======== WORKING DATA

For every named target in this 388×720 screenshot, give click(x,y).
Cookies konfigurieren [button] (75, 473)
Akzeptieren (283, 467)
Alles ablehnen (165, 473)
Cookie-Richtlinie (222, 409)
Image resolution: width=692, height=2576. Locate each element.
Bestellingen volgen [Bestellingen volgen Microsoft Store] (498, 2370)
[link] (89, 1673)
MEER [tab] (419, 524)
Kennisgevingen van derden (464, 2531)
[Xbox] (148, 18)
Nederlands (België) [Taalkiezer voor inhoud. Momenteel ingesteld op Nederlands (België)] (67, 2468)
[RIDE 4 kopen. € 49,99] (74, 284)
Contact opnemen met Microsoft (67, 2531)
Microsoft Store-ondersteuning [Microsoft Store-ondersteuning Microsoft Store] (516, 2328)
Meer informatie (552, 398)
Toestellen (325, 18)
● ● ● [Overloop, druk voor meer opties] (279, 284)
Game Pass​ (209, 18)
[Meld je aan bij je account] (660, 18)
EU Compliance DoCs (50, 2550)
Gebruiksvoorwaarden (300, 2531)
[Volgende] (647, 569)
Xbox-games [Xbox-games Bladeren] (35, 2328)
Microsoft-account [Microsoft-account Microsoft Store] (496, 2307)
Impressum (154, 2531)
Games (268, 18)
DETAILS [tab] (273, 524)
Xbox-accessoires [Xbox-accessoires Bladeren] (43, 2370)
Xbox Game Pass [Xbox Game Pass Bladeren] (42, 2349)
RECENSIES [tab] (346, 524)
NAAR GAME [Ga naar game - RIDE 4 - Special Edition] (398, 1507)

================

### WORK TO BE COMPLETED
Check each line above for the string "Pass" and return those that contain it.

### OUTPUT BELOW
Game Pass​ (209, 18)
Xbox Game Pass [Xbox Game Pass Bladeren] (42, 2349)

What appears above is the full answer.